In this age of increased cross-border litigation the landscape of data protection is changing, and new legislation is on the EU launch pad
The law on data protection is widely held to be outdated in a world of social media and mobile apps, so the EU is proposing a revamped regime. Here, experts in the field discuss the changes – are they really needed; will they work?
Technological developments such as cloud computing, social networking and mobile apps mean EU law is no longer fit for purpose.
The EU claims current laws often conflict and cost businesses a total of nearly £2bn a year. It is widely accepted that present laws do not reflect the way huge amounts of personal data are transferred around the globe in fractions of seconds.
Guests at the latest The Lawyer Briefings Live event were treated to a bout of extended intellectual jousting between a lively panel debating the topic of data protection and what the proposed new European regulatory regime might hold for high-end users and the legal sector.
As Data Governance Forum founder and chair David Reed said in his introduction, people are in turn “baffled, concerned and excited” by the proposals, and, with cross-border data transfers and litigation on the increase, data protection is rising up the agenda.
The event tackled proposals on data protection regulation that could impose eye-watering penalties of up to 3 per cent of worldwide turnover on companies for breaching the rules, which would apply across the EU and impose German-style obligations.
Other members of the panel debated the merits of the proposals, asking how companies can address the challenges of data transfer protocols such as ‘safe harbour’ and ‘the right to be forgotten’.
The hook of the debate was January’s European Commission proposals for an updated data protection regime.
Companies, particularly those using data in hi-tech industries that need to grow in the internet economy, have expressed concern at what they feel is a piece of uncompromising legislation weighted heavily in the favour of the general public – the people whose data is being processed.
One issue the panel got stuck into was the requirement under the proposals for small and medium-sized businesses to employ data protection officers (DPOs).
Any company that handles personal data and has a staff of 250 people or more must appoint a DPO, yet as one panellist points out, there are 8,500 such businesses in the UK and fewer than 900 trained people registered with the International Association of Privacy Professionals.
Do it for Homer
The emphasis is on compliance, but another panellist suggests this aspect of the legislation “brings the whole thing into disrepute”.
“It needs to be simple – for people like Homer Simpson to understand,” said data protection consultant and former Everything Everywhere data protection head Martin Hoskins. “We must get away from having ‘high priests’ of data protection”.
External bureaucracy around data protection will be reduced with the new regime, it is claimed, because of a EU-wide set of rules that will be easier for the US to comprehend when dealing with cross-border data transfers, but there is the potential for more internal paperwork for businesses.
A welcome contributor was Dave Evans group manager, business and industry, at the Information Commissioner’s Office (ICO), who was able to provide a regulator’s point of view.
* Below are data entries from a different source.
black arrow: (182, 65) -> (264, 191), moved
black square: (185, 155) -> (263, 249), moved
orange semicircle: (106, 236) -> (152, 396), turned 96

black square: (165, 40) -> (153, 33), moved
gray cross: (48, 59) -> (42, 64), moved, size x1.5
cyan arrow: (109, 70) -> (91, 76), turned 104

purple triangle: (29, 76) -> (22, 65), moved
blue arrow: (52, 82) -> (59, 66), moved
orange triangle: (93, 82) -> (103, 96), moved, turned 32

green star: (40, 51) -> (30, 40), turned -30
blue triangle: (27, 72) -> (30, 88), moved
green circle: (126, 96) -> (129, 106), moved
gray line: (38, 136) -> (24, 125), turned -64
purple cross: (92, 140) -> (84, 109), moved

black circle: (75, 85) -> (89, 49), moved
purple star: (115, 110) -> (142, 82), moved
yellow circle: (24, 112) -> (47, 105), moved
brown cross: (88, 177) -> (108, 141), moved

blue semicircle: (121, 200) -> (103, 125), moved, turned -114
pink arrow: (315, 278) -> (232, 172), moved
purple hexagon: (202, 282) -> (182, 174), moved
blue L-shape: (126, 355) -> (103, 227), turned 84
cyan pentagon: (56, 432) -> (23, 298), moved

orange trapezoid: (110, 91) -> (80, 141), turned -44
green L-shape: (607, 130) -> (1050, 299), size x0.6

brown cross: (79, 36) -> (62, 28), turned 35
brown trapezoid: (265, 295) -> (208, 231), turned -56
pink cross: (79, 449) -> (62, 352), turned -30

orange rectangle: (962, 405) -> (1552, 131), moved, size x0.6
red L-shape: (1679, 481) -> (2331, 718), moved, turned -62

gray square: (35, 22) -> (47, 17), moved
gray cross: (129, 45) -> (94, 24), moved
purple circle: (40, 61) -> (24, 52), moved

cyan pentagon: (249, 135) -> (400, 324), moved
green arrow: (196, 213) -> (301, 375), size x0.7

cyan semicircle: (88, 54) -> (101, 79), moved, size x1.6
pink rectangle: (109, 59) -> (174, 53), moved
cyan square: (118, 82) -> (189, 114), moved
He has spent the past two years on cookie regulation and runs the team the deals with the data-heavy private sector.
Evans suggested that what will end up in law is not what is in the proposals as they have to go through the “sausage machine” of ministerial amendments.
He questioned the description “German-style regulations” as there is still a long way to go before the proposals become law. He said there is no great push for or against the proposals, despite some amendments, but interested parties must keep up to speed, especially after the scramble to comply with cookie rules.
“There are lessons to be learned from the cookies rules,” Evans advised. “Everyone buried their heads in the sand, but then had to comply.”
You cannot be serious
Hoskins took a different line.
“I’m quite relaxed about what we have seen,” he confessed, “because [the proposals] are so awful they’re not going to go anywhere at all. Since January 25 they’ve been slashed and different provisions put in. My worry is that too many people are taking it too seriously.”
Yet the lawyer on the panel struck a note of caution.
Speechly Bircham partner and head of data protection and information security Robert Bond advises on compliance on cross-border litigation. He also deals with children’s privacy issues and managing their data protection online.
Bond admitted: “As a lawyer, confusion is the enemy and I’m struggling on how we do this. But if you think it’s going to go away, it’s not.”
Bond was more in tune with Evans’ stance than Hoskins’, claiming “large sections” of the proposals will become legislation, although he says some may be “watered down”.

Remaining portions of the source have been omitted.